Question

How do you solve the system of equations `2x+2y=4` and `12-3x=3y`?

Answer 1

No solutions

Explanation:

`2x + 2y = 4`
`-3x + 12=3y`

We need to solve `2x + 2y = 4` for `x`

Let's start by adding `color(red)(-2y)` to both sides

`2x + 2y color(red)(-2y) = 4 color(red)(-2y)`

`2x = -2y + 4`

`x = (-2y+4)/2`

`x= -y + 2`

Then, substitute `-y+2` for `x` in `-3x + 12=3y`

`-3x + 12 = 3y`

`-3(-y + 2)+12 = 3y`

`3y - 6 +12 = 3y`

`3y + 6 = 3y`

Then add `-3y` to both sides

`3y - 3y + 6 = 3y - 3y`

`6= 0`

Finally, add `-6` to both sides

`6 - 6 = 0 - 6`

`0=-6`

Thus,

There is no solutions.

Answer 2

No solution

Explanation:

Rewriting the second equation gives `3x+3y=12`. Dividing each term by `3` then yields `x+y=4`.

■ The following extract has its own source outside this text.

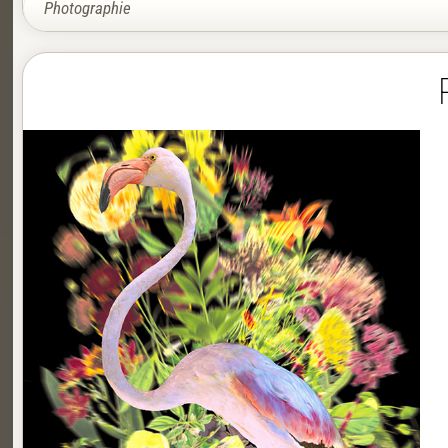
Photographie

For the first equation `2x+2y=4`, we can divide each term by `2`, yielding `x+y=2`.

Then, we have that `x+y=2` and `x+y=4`. But how could this ever be the case? `x+y` should always give the same value for a fixed `x` and fixed `y`. Thus there are no solutions.